Powerful and yet familiar words. They speak profoundly to the special meaning and purpose of Thanksgiving. Ultimately, thanksgiving is a spiritual activity. To push it even further, I would argue that there is no true thanksgiving which is not a thanksgiving to God.
We are rather good about the idea of thanksgiving for something or other. We get that because we like to be on the receiving end. The idea of thanksgiving makes some kind of sense if we have been given something, especially if it is something which appeals to our appetites and desires. Where we fall down on the thanksgiving front is on the radical idea of thanksgiving to God for all and everything that exists. For that requires reflection and awareness, an aspect of self-consciousness. The deeper and more explicitly spiritual aspects of the act of thanksgiving reveal to us what runs completely counter to our culture of entitlement. You may like to have turkey, squash, potatoes, pumpkins, even zucchini, and so forth – certainly I do – but no, none of us deserves any of it. Even if we have raised and slaughtered the turkey, grown and harvested the various fruits and vegetables of creation, all of those things and our labour included depends radically and completely upon God and upon the good order of his creation.
We create nothing of ourselves. We are only secondary creators, acting in accord with the good order of God’s world and out of the idea of having been made in the image of God.
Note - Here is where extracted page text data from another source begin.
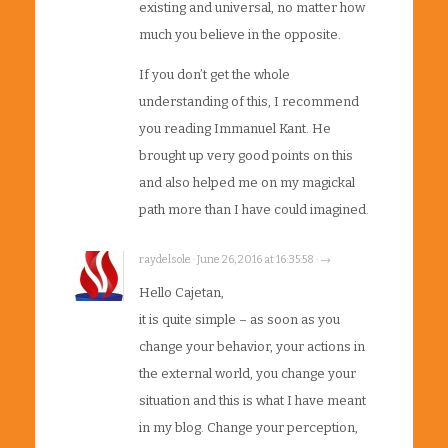
existing and universal, no matter how
much you believe in the opposite.
If you don’t get the whole
understanding of this, I recommend
you reading Immanuel Kant. He
brought up very good points on this
and also helped me on my magickal
path more than I have could imagined.
raydelsole · June 26, 2016 at 16:35:58 · →
Hello Cajetan,
it is quite simple – as soon as you
change your behavior, your actions in
the external world, you change your
situation and this is what I have meant
in my blog. Change your perception,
God is the Creator. Thanksgiving reminds us of our human limitations and recalls us to God’s “bountiful goodness” as this Sunday’s Collect so wonderfully puts it. There can only be life and there can only be a bountiful harvest of edibles and delectables as well as a harvest of rational and spiritual pleasures and principles because of God’s great “bountiful goodness”.
That is the central spiritual insight of thanksgiving. It is less about thanksgiving for and more about thanksgiving to. Why? Because there can be no harvest whether of material or spiritual goods without God.